Blind Man with a Pistol

Blind Man with a Pistol

Summary

Bawdy and tough-talking, wickedly funny and wantonly sensual, Blind Man With a Pistol is a surreal joyride through Harlem in a heatwave. Detectives Grave Digger Jones and Coffin Ed Johnson are side-tracked from investigating a series of organised race riots when a white man with a cut throat and no trousers falls dead at their feet. Told in a thrilling chaos of impressions over the course of one day and one night, this case will take Jones and Johnson into the pounding heart of Harlem.

Reviews

  • The greatest find in American crime fiction since Raymond Chandler
    Sunday Times

About the author

Chester Himes

Chester Himes was born in Jefferson City, Missouri in 1909 and grew up in Cleveland.
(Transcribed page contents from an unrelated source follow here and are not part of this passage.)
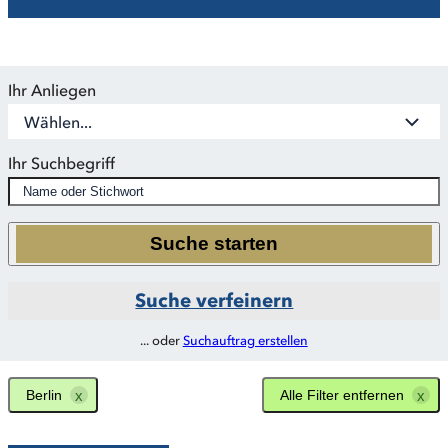
Ihr Anliegen
Wählen...
Ihr Suchbegriff
Suche starten
Suche verfeinern
... oder
Suchauftrag erstellen
Berlin
Alle Filter entfernen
Aged 19 he was arrested for armed robbery and sentenced to 25 years in jail. In jail he began to write short stories, some of which were published in Esquire magazine. Upon release he took a variety of jobs, from working in a California shipyard to journalism to script-writing, while continuing to write fiction. He later moved to Paris where he was commissioned to write the first of his Harlem detective novels, A Rage in Harlem, which won the 1957 Grand Prix du Roman Policier. In 1969 Himes moved to Spain, where he died in 1984.